In a twist no one saw coming, least of all economists, one of Donald Trump’s more eyebrow-raising economic boasts just stumbled into reality.
For months, Trump had been insisting egg prices were dropping like a rock. At the time, it wasn’t true, and fact-checkers had a field day. But now? It suddenly is.
According to fresh data from the Bureau of Labor Statistics, egg prices plummeted 12.7% in just the last month, the steepest one-month drop since 1984. And the USDA says prices may keep falling. A dozen large white-shell eggs now average $3.30, a 69-cent dip in just one week.
So what changed?
For over a year, consumers cracked open their wallets to pay historic highs due to a devastating avian flu outbreak that decimated flocks. At one point, egg prices surged 49.3% year-over-year.
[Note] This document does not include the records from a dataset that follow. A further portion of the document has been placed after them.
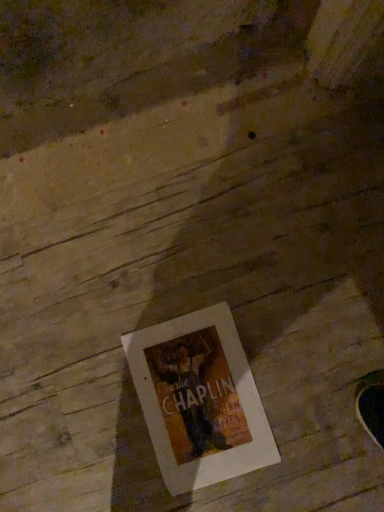 In order to click on blank space situated above matte paper book at center (from a real-world perspective) in this screenshot , I will do `click(199, 404)`. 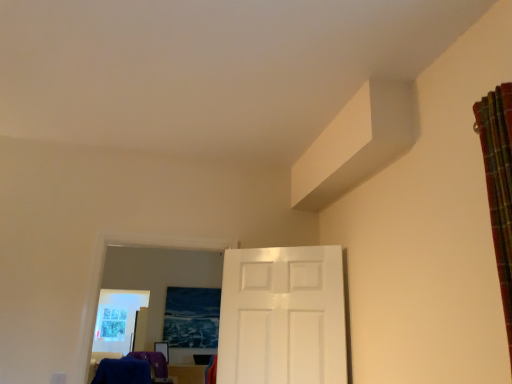 Question: Is plaid fabric curtain at right at the right side of blue fuzzy laundry at lower left?

Choices:
 (A) yes
 (B) no

Answer: (A)

Question: Can we say plaid fabric curtain at right lies outside blue fuzzy laundry at lower left?

Choices:
 (A) yes
 (B) no

Answer: (A)

Question: Could you tell me if plaid fabric curtain at right is facing blue fuzzy laundry at lower left?

Choices:
 (A) no
 (B) yes

Answer: (A)

Question: From a real-world perspective, is plaid fabric curtain at right physically above blue fuzzy laundry at lower left?

Choices:
 (A) no
 (B) yes

Answer: (B)

Question: From the image's perspective, is plaid fabric curtain at right on top of blue fuzzy laundry at lower left?

Choices:
 (A) yes
 (B) no

Answer: (A)

Question: From the image's perspective, is plaid fabric curtain at right above or below blue fuzzy laundry at lower left?

Choices:
 (A) above
 (B) below

Answer: (A)

Question: Does point (497, 155) appear closer or farther from the camera than point (160, 359)?

Choices:
 (A) farther
 (B) closer

Answer: (B)

Question: From a real-world perspective, is plaid fabric curtain at right positioned above or below blue fuzzy laundry at lower left?

Choices:
 (A) below
 (B) above

Answer: (B)

Question: Choose the correct answer: Is plaid fabric curtain at right inside blue fuzzy laundry at lower left or outside it?

Choices:
 (A) inside
 (B) outside

Answer: (B)

Question: Would you say blue fuzzy laundry at lower left is inside or outside plaid fabric curtain at right?

Choices:
 (A) outside
 (B) inside

Answer: (A)

Question: Is blue fuzzy laundry at lower left taller or shorter than plaid fabric curtain at right?

Choices:
 (A) short
 (B) tall

Answer: (A)

Question: From a real-world perspective, is blue fuzzy laundry at lower left positioned above or below plaid fabric curtain at right?

Choices:
 (A) below
 (B) above

Answer: (A)

Question: From the image's perspective, is blue fuzzy laundry at lower left above or below plaid fabric curtain at right?

Choices:
 (A) below
 (B) above

Answer: (A)

Question: From their relative heights in the image, would you say blue fuzzy laundry at lower left is taller or shorter than white glossy door at center?

Choices:
 (A) short
 (B) tall

Answer: (A)

Question: Considering the positions of blue fuzzy laundry at lower left and white glossy door at center in the image, is blue fuzzy laundry at lower left wider or thinner than white glossy door at center?

Choices:
 (A) wide
 (B) thin

Answer: (A) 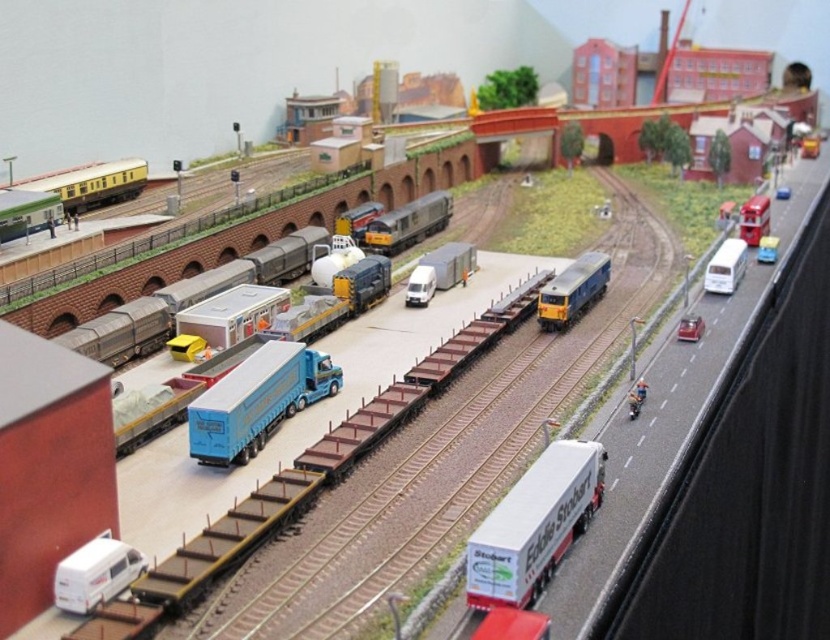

Even this past Easter saw the most expensive eggs on record.
But supply chains are finally stabilizing, bird flu cases are down, and demand has cooled. That cocktail of market forces is now finally trickling down to grocery aisles.
Trump, meanwhile, jumped the gun.
In February, he loudly credited his administration for the phantom price plunge. At a rally, he claimed egg prices had dropped “like 93, 94%.” They hadn’t. At best, wholesale prices — what distributors pay, not consumers — had dropped by half. Consumer prices hadn’t budged.
Still, Trump’s premature celebration now sounds eerily prescient.
Was he bluffing? Misreading wholesale data? Taking credit in advance? Maybe all three. But the irony remains: Trump’s egg-price fiction has hatched into economic reality just weeks after he claimed it.
“Maybe the worst of EggGate has passed,” said Tyler Schipper, economics professor at the University of St. Thomas.
That’s cold comfort for shoppers still paying nearly 50% more than a year ago. But for now, at least, it looks like the yolk’s on the critics.